À la veille de l’examen du Burundi par le Comité des Nations Unies pour l’élimination de la discrimination raciale, sept organisations de la société civile burundaise tirent la sonnette d’alarme sur la persistance des inégalités et des exclusions dans le pays.
Dans un rapport rendu public le 18 octobre 2025, elles exhortent le gouvernement à renouer avec une gouvernance inclusive, fondée sur le respect de la Constitution, de l’Accord d’Arusha et des principes d’équité, de compétence et de transparence.
Les signataires — parmi lesquels figurent l’ACAT-Burundi, la CB-CPI, la COSOME, l’ESDDH, le FORSC, SOS-Torture Burundi et Tournons La Page Burundi — dressent un constat préoccupant : plusieurs groupes continuent de subir des discriminations structurelles.
Les Batwa, peuple autochtone vivant dans une grande précarité, sont encore marginalisés et privés de droits fonciers et éducatifs.
Les rapatriés, notamment ceux revenus de Tanzanie, peinent à se réinsérer.
Les femmes, quant à elles, demeurent sous-représentées dans les instances de décision et rencontrent de fortes barrières à l’accès aux ressources économiques.
Les opposants politiques, les acteurs de la société civile et les médias indépendants figurent également parmi les victimes de ces discriminations.
Le rapport cite en exemple le Conseil National pour la Liberté (CNL), principal parti d’opposition, dont les activités ont été restreintes à plusieurs reprises.

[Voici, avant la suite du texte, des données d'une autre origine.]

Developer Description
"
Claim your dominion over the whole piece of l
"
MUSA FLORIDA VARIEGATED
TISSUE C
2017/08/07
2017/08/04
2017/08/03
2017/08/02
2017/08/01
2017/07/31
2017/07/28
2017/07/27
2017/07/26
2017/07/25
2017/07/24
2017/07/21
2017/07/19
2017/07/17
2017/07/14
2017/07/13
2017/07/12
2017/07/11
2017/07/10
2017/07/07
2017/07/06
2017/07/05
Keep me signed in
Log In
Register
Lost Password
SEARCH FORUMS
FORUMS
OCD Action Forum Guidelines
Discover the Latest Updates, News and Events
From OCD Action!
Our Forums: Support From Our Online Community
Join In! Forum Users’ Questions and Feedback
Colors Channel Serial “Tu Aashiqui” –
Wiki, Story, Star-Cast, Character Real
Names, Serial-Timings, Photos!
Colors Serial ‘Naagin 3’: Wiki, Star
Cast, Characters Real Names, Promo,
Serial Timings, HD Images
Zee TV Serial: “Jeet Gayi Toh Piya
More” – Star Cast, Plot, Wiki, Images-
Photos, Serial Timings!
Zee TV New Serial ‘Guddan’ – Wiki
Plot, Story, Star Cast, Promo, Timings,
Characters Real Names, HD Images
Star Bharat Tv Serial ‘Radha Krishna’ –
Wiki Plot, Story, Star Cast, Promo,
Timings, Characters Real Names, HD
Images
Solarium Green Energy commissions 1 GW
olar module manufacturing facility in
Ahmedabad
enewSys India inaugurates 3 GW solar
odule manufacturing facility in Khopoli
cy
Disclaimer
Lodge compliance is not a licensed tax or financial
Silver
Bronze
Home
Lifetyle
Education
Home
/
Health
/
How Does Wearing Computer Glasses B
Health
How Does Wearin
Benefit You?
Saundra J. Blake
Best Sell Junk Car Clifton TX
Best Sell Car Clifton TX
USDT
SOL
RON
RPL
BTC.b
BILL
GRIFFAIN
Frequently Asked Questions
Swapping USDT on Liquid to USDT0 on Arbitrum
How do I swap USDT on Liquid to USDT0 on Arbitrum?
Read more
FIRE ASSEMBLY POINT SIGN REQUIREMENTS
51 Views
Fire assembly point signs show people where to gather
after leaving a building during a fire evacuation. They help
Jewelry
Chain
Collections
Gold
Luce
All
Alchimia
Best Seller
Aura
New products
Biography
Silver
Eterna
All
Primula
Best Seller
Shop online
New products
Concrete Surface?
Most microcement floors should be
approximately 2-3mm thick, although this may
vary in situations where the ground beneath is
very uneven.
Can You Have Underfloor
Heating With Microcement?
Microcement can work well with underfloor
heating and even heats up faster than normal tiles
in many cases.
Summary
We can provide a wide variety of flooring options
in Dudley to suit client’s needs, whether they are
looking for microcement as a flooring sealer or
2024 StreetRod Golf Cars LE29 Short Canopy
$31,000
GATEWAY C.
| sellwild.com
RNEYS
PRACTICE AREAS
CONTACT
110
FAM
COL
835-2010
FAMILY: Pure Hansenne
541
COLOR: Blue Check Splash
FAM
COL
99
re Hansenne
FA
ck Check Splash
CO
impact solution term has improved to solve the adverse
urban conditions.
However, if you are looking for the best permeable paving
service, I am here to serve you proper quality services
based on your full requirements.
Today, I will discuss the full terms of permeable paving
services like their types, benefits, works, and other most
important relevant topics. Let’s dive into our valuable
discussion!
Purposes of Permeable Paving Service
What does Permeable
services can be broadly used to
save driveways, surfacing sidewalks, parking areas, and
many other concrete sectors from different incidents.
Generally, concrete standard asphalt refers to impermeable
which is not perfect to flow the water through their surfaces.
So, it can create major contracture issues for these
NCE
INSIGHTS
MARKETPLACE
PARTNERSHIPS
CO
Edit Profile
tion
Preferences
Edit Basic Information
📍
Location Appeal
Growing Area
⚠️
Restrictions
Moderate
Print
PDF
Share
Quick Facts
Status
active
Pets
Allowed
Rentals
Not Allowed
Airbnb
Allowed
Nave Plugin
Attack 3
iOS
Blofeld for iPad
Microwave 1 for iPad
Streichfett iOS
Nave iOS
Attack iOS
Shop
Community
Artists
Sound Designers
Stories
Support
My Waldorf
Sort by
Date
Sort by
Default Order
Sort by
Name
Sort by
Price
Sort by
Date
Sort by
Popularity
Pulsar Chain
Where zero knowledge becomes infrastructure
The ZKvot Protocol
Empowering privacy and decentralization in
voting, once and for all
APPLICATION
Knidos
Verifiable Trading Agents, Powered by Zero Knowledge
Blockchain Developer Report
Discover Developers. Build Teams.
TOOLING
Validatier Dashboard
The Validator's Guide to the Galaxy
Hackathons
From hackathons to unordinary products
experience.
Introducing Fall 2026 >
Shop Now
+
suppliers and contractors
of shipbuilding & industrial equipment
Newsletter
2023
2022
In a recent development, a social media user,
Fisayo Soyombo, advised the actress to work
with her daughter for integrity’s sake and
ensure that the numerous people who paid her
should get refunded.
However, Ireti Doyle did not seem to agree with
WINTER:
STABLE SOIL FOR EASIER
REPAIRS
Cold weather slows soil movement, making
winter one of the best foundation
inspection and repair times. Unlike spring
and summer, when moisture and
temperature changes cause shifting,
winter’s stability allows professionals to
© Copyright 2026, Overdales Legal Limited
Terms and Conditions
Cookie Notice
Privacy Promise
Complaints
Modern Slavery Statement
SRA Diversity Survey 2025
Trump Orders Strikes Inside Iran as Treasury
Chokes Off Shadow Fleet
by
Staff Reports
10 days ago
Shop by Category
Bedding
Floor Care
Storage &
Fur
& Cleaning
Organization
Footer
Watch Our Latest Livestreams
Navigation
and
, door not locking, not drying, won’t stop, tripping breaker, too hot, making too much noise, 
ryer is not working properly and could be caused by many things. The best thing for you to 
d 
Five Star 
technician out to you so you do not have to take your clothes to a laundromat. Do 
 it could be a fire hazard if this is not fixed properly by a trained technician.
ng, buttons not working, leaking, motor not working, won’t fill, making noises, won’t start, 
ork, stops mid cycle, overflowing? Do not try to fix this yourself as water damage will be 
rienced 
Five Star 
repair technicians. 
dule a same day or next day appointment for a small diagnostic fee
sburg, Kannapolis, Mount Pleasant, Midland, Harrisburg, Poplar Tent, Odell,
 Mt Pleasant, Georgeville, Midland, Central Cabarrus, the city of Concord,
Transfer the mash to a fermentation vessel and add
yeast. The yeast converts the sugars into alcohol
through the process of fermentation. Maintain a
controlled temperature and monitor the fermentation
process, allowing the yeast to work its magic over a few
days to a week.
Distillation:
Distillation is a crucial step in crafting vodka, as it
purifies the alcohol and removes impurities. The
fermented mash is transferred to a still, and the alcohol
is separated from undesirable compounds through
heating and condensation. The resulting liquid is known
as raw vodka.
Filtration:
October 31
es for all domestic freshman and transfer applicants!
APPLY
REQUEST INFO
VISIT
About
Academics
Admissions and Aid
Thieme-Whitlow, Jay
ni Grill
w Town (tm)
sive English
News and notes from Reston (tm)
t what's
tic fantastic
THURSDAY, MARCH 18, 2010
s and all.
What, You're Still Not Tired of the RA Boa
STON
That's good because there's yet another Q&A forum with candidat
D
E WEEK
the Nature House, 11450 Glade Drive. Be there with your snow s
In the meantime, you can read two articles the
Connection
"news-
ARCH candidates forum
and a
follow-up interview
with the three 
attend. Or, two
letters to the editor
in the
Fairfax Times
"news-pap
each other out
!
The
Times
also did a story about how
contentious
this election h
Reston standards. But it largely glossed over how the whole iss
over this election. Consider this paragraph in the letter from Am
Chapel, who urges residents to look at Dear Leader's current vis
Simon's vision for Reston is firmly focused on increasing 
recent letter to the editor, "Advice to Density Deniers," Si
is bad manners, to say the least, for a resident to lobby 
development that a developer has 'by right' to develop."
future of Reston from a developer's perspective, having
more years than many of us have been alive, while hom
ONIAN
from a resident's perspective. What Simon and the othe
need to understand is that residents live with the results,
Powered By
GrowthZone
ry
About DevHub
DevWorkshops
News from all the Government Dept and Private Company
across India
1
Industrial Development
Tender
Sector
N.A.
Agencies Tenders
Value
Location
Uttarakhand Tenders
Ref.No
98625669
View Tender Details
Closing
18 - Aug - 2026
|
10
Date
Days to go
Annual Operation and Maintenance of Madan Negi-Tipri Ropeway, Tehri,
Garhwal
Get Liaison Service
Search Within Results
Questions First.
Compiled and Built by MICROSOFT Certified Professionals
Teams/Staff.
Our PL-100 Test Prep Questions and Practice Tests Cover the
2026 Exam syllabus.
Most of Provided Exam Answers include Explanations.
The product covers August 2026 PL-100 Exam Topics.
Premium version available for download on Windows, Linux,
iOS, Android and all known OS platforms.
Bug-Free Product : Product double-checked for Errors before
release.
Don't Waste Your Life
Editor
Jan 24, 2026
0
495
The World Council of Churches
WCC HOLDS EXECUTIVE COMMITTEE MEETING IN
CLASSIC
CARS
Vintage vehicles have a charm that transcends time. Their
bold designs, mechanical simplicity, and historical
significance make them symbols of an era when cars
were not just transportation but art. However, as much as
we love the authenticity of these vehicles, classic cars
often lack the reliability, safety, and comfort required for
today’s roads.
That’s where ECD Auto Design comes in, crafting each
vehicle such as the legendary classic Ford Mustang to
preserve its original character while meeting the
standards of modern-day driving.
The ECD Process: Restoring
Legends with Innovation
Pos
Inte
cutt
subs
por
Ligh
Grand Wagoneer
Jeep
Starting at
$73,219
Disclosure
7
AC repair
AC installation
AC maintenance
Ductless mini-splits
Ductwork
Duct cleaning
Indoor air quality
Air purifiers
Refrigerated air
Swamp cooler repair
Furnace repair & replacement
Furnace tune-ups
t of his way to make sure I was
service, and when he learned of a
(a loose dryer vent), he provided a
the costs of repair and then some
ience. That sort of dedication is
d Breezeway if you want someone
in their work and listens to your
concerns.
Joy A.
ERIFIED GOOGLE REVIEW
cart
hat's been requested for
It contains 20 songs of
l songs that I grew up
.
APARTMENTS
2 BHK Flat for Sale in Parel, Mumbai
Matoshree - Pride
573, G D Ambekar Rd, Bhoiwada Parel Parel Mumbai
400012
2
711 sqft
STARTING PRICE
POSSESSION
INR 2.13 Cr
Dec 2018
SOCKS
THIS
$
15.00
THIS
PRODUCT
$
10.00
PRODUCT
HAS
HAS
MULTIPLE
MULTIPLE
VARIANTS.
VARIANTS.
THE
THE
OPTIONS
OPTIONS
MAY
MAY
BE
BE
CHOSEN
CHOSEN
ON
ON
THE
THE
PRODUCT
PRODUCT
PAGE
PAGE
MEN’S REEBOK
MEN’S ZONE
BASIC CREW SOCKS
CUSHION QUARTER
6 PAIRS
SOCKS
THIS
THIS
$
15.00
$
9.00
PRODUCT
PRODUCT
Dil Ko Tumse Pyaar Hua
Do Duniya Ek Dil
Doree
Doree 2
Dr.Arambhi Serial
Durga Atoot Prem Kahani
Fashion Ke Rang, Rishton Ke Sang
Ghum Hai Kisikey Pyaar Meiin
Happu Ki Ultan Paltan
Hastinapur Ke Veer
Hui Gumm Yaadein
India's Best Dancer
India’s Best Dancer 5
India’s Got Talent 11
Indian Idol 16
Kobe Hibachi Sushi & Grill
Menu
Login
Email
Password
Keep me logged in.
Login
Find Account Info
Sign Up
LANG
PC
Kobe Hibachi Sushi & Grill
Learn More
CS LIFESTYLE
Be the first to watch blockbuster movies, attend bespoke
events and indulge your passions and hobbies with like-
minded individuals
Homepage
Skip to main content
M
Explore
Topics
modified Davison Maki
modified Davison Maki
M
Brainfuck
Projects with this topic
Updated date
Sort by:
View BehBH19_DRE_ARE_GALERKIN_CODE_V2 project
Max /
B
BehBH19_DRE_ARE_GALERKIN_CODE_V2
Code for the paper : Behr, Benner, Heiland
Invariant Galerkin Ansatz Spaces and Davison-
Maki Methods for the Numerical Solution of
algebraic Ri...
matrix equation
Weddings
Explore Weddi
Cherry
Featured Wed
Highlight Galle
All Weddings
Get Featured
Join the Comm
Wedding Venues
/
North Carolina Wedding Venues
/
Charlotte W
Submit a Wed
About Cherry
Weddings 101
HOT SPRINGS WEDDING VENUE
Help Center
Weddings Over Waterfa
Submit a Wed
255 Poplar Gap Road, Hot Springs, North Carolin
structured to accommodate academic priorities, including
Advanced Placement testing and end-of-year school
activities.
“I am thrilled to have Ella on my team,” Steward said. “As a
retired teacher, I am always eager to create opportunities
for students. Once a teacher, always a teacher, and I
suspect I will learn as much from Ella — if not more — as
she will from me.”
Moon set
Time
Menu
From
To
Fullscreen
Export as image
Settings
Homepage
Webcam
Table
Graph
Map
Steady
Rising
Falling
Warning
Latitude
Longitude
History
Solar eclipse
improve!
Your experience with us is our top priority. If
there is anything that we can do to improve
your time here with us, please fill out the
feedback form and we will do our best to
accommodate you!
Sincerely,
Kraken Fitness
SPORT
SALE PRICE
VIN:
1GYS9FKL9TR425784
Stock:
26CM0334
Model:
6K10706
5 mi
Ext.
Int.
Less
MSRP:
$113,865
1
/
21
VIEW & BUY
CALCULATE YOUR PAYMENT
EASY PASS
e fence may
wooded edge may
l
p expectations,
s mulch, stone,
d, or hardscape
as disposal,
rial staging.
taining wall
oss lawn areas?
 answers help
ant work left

En janvier 2025, la Commission Électorale Nationale Indépendante a rejeté ses listes de candidats, invoquant des déséquilibres ethniques et de genre — une interprétation que les organisations jugent sélective et politisée.
La politisation des institutions est dénoncée avec vigueur.
Selon le rapport, les recrutements dans la fonction publique et les nominations, notamment à l’Office Burundais des Recettes et dans le secteur éducatif, reposent souvent sur l’allégeance au parti au pouvoir.
Des citoyens perçus comme proches de l’opposition se voient refuser l’accès à certains services administratifs, tels que les certificats de résidence ou les actes de naissance, parfois conditionnés à la présentation d’une carte de membre du parti présidentiel.
Les personnes atteintes d’albinisme ne sont pas épargnées.
Stigmatisées dès la naissance, elles subissent encore le poids de croyances culturelles discriminatoires et se heurtent à un rejet social persistant.
Les organisations signataires mettent aussi en garde contre la montée des discours de haine, notamment sur les réseaux sociaux, où certains influenceurs propagent des messages hostiles à caractère ethnique et politique.
Cette dérive, préviennent-elles, risque d’alimenter de nouvelles tensions dans un pays encore marqué par ses blessures passées.
Depuis la crise politique de 2015, la liberté d’expression et l’espace civique se sont considérablement rétrécis.
De nombreux médias et organisations ont été suspendus, radiés ou contraints à l’exil.
La Radio Publique Africaine et la Radio – Télévision Renaissance figurent parmi les exemples emblématiques d’institutions fermées ou vandalisées, illustrant la fragilité du pluralisme au Burundi.
En conclusion, les sept organisations demandent à la communauté internationale et au Comité pour l’élimination de la discrimination raciale d’encourager le gouvernement burundais à mettre fin aux pratiques d’exclusion et de clientélisme politique.
Elles appellent à un retour effectif à l’État de droit, garant de la justice, de la transparence et de l’égalité entre tous les citoyens.
Ratifiée depuis 1977, la Convention internationale sur l’élimination de toutes les formes de discrimination raciale doit, rappellent-elles, cesser d’être un simple engagement formel pour devenir une réalité tangible dans la vie quotidienne des Burundais.